The inform stage for CMNN should not take long to run, it essentially just converts the magnitudes to colors for the training data and stores those as a model dictionary which is stored in a pickle file specfied by the model keyword above, in this case “demo_cmnn_model.pkl”. This file should appear in the directory after we run the inform stage in the cell below:

%%time
pz_train.inform(training_data)

Inserting handle into data store.  input: None, inform_CMNN
Inserting handle into data store.  model_inform_CMNN: inprogress_demo_cmnn_model.pkl, inform_CMNN
CPU times: user 293 μs, sys: 2.03 ms, total: 2.32 ms
Wall time: 2.06 ms

<rail.core.data.ModelHandle at 0x7fd4b489f3a0>

We can now set up the main photo-z stage and run our algorithm on the data to produce simple photo-z estimates. Note that we are loading the trained model that we computed from the inform stage: with the model=pz_train.get_handle('model') statement. We will set nondetect_replace to True to replace our non-detection magnitudes with their 1-sigma limits and use all colors.
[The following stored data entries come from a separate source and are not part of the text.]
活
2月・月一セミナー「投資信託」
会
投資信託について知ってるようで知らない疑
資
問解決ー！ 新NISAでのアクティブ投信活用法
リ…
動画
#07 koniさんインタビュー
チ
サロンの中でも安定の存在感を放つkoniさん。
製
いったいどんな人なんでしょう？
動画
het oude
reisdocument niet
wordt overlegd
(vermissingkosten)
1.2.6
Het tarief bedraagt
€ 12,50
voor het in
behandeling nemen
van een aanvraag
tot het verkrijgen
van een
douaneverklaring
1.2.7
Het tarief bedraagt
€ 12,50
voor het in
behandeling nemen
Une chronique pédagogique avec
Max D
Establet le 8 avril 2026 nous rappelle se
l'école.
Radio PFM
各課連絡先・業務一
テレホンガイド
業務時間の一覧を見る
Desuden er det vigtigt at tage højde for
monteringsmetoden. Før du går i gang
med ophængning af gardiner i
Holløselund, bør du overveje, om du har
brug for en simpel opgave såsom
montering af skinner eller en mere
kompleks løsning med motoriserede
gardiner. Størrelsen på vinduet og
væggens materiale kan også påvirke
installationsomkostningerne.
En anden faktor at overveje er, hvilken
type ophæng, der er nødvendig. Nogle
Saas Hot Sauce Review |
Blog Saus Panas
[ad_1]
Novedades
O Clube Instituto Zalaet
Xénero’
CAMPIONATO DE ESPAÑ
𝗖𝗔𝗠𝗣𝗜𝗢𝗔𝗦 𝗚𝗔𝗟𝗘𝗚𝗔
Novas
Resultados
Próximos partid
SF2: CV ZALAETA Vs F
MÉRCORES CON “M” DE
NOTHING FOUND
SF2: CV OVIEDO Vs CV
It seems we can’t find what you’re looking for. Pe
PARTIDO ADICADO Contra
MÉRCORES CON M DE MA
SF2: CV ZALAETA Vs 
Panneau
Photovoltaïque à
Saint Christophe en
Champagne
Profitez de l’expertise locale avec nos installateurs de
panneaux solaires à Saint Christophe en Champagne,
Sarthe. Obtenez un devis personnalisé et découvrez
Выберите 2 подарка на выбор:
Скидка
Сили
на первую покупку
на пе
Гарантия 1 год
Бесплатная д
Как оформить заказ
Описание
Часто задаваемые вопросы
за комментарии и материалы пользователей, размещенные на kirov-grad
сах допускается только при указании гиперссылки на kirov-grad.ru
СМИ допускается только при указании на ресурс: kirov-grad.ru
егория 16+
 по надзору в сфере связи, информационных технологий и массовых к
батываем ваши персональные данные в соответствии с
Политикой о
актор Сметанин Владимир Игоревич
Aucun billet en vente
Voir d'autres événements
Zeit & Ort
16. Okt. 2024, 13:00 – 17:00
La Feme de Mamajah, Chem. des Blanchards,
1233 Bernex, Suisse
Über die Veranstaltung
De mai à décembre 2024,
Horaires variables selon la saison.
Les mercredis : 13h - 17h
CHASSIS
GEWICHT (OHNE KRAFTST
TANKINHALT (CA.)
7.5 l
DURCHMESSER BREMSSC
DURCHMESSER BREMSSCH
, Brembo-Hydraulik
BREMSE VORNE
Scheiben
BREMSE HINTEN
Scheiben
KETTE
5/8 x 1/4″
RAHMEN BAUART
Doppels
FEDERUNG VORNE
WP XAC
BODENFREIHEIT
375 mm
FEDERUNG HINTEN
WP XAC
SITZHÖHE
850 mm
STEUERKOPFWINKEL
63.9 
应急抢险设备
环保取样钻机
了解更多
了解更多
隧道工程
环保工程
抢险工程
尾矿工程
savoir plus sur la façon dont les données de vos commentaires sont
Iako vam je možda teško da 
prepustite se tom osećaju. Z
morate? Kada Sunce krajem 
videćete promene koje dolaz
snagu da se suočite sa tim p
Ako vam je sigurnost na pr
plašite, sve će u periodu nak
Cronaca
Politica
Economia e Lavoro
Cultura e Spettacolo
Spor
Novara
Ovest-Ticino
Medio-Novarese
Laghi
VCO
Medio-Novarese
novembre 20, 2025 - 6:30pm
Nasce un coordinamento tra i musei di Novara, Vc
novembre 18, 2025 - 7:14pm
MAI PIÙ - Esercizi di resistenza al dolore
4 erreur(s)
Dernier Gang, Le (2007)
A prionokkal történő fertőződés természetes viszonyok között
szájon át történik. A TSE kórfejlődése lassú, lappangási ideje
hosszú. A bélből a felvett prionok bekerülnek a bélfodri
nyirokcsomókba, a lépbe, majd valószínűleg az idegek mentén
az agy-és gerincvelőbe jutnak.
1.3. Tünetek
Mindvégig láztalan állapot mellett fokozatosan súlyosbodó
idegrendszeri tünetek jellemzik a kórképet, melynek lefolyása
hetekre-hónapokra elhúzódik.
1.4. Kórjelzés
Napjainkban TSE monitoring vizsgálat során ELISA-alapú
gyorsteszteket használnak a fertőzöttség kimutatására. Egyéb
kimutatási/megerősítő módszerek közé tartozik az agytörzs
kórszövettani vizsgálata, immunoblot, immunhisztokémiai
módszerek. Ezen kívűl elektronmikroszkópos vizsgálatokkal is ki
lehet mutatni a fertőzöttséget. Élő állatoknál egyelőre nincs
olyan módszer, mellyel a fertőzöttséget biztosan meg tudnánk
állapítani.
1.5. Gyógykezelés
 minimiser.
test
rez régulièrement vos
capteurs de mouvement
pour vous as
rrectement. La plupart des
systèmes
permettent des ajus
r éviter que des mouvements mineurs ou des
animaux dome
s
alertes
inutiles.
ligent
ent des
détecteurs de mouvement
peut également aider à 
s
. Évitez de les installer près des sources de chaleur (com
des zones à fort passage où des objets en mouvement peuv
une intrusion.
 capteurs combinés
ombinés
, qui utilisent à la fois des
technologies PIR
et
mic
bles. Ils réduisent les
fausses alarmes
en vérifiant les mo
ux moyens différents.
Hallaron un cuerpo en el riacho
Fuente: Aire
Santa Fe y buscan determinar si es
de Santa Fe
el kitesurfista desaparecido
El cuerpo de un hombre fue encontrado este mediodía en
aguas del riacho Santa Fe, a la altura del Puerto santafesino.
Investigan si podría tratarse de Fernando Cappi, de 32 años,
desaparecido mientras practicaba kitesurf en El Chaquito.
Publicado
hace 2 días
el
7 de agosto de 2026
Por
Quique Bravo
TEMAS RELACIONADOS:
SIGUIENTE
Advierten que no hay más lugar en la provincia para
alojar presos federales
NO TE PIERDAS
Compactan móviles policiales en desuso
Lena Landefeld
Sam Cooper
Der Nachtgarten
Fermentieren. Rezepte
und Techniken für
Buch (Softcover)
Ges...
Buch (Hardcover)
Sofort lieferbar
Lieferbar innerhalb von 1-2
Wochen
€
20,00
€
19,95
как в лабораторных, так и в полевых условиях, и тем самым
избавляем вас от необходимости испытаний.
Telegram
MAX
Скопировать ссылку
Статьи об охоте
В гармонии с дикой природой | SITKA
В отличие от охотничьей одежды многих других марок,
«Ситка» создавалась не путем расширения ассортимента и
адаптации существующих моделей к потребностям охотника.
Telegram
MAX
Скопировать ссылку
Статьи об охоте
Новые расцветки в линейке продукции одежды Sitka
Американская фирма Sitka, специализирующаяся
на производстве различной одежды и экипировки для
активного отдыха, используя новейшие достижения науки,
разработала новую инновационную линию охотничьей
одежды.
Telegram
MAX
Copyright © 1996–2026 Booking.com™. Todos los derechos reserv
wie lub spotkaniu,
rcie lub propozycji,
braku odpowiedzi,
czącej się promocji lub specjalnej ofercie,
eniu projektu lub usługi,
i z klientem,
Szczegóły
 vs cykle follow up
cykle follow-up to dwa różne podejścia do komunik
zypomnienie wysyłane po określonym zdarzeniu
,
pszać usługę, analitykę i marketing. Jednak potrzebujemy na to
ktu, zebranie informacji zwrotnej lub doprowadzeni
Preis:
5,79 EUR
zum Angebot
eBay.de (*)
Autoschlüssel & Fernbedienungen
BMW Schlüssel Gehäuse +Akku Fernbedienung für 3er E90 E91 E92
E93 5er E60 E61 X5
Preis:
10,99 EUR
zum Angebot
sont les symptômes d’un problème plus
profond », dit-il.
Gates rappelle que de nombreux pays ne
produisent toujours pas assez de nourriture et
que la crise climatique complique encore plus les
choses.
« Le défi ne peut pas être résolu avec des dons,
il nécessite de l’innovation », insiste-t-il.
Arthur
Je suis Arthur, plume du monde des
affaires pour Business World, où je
Let’s also set the minumum number of neighbors to 24, and the selection_mode to “1”, which will choose the nearest neighbor for each galaxy as the redshift estimate:

%%time
pz = CMNNEstimator.make_stage(name='CMNN', hdf5_groupname='photometry',
                        model=pz_train.get_handle('model'),
                        min_n=20,
                        selection_mode=1,
                        nondetect_replace=True,
                        aliases={"output":"pz_near"})
results = pz.estimate(test_data)

Inserting handle into data store.  input: None, CMNN
Inserting handle into data store.  model_inform_CMNN: <class 'rail.core.data.ModelHandle'> demo_cmnn_model.pkl, (wd), CMNN
Process 0 running estimator on chunk 0 - 20,449
Process 0 estimating PZ PDF for rows 0 - 20,449

Inserting handle into data store.  output_CMNN: inprogress_output_CMNN.hdf5, CMNN
CPU times: user 48 s, sys: 7.43 ms, total: 48 s
Wall time: 48 s

As mentioned above, in addition to the PDF, estimate calculates and stores both the mode of the PDF (zmode), and the number of neighbors (Ncm) for each galaxy, which can be accessed from the ancillary data. We will plot the modes vs the true redshift to see how well CMNN did in estimating redshifts:

zmode = results().ancil['zmode']

Let’s plot the redshift mode against the true redshifts to see how they look:

plt.figure(figsize=(8,8))
plt.scatter(test_data['photometry']['redshift'],zmode,s=1,c='k',label='simple NN mode')
plt.plot([0,3],[0,3],'r--');
plt.xlabel("true redshift")
plt.ylabel("CMNN photo-z mode")
plt.ylim(0,3)

(0.0, 3.0)

Very nice! Not many outliers and a fairly small scatter without much bias!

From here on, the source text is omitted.